One year ago, the world came together during the Global Refugee Forum hosted by the UNHCR to renew the commitment made the year before when a majority of countries signed the Global Compact for Refugees including ambitious commitments to strengthen refugee protection and identify solutions for people in displacement who are often among those most vulnerable. The on-going COVID-19 pandemic has impacted young people across the globe, but youth in displacement has been disproportionately affected by the crisis which has severely aggravated their situation. On this backdrop, the Danish Refugee Council (DRC) and the UNHCR hosted a high-level event to reinvigorate multi-stakeholder partnerships to mobilize collective action, take stock of the impact on youth and look at solutions and models to improve young people’s access to sustainable livelihoods. If we don’t take action, we risk losing an entire youth generation. The event took place on 15 December 2020.

The Largest Youth Generation in History and a Growing Number of Youth in Displacement

Today, 1.8 of the 7.8 billion people of the world’s population, are between the age of 10-24 years – history’s largest youth generation. The majority of young people live in the Global South, and among the world’s 79.5 million displaced people, youth also constitutes a considerable and growing share. As many as 40% of all displaced persons are children under the age of 18, and while numbers vary at regional levels, young people dominate the demography, both in host communities and among refugees. In Jordan, 63% of the population is under the age of 30 and 40% are unemployed. For Syrian refugees, the unemployment rate reaches a stark 84%. Young displaced persons are thus at heightened risk of marginalization in displacement situations in terms of access to jobs, education, and participation in decision-making.

The Potential of Youth and Multi-Stakeholder Partnerships

The event on 15 December zoomed in on the added value of working through multi-stakeholder partnerships with relevant local, national and international stakeholders when responding to challenges specific to youth in displacement. It also recommended supporting both local and refugee youth participation to foster development, social cohesion and peace building in areas affected by displacement.
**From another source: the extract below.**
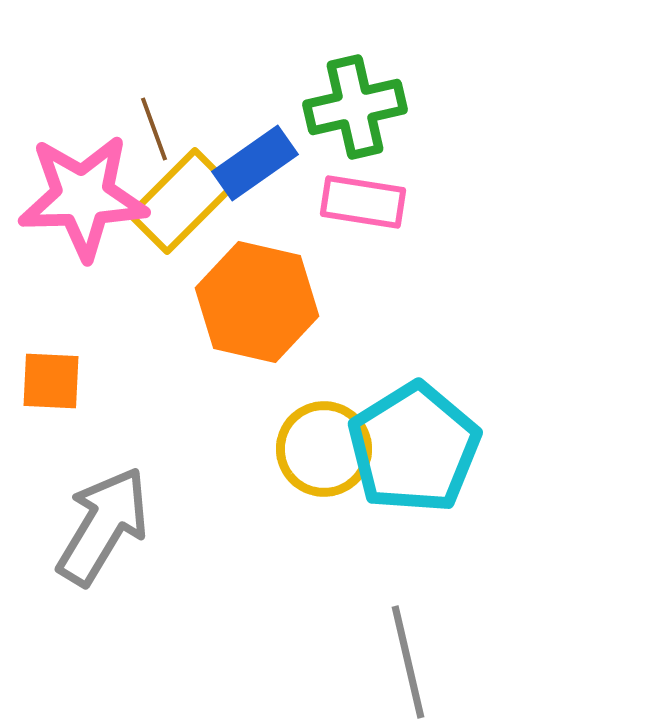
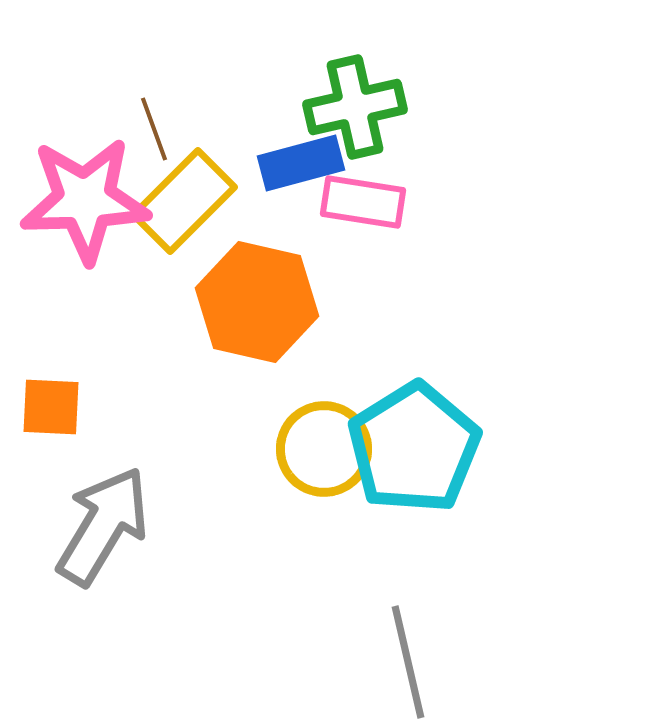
blue rectangle: moved 46 px right; rotated 20 degrees clockwise
pink star: moved 2 px right, 3 px down
yellow rectangle: moved 3 px right
orange square: moved 26 px down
“I have met many young, displaced persons as the Patron of DRC. I have listened to their aspirations and dreams. It is obvious to me that they have the potential to become contributors and resources in the societies in which they reside. We all have an obligation to help them unleash this potential,” says Her Royal Highness, Crown Princess Mary of Denmark, Patron of the DRC.

For many young people, 2020 meant another year deprived of the ability to pursue their dreams - another year of waithood and few prospects for a self-reliant life. The focus on youth in displacement is paramount as the pandemic has left a slowing global economy, increased poverty and unemployment and particularly young girls opting out of schools. Altogether, youth have been left disproportionately affected. Therefore, DRC has also increased its focus on youth.

“For many young displaced people, this year has been particularly critical as they were already living in waithood. The pandemic therefore became a crisis-in-a-crisis for them. We need to better support young people’s potential in becoming a transformative force in regions marred by protracted conflicts, instability, and climate change. It is paramount to our collective commitment to “leaving no one behind”, says Charlotte Slente, DRC Secretary General.

”It is very positive to note that one year after the Global Refugee Forum many of the nearly 1,400 pledges are being implemented in refugee contexts around the world and many new partners, private sector as well as civil society, have contributed with innovative initiatives to secure more support, inclusion and better solutions for displaced people and their host communities. However, COVID-19 has resulted in another pandemic, of poverty, most outspoken among displaced people. COVID-19 has also massively impacted education and job opportunities of young people. It is more important than ever to stand by the pledges and deliver,” says UNHCR’s Representative to the Nordic and Baltic countries, Henrik M. Nordentoft.

 “To hinder that young people are left behind, we must work together. We need to establish and nurture multi-stakeholder partnerships creating opportunities for youth in displacement, bringing together high-level representatives, youth, private sector and humanitarian and development practitioners to discuss ways forward. We also must ensure that host communities are adequately supported.  Young people are essential in reaching the Sustainable Development Goals (SDGs). We invite countries, foundations, organizations and companies to contribute,” finishes Charlotte Slente.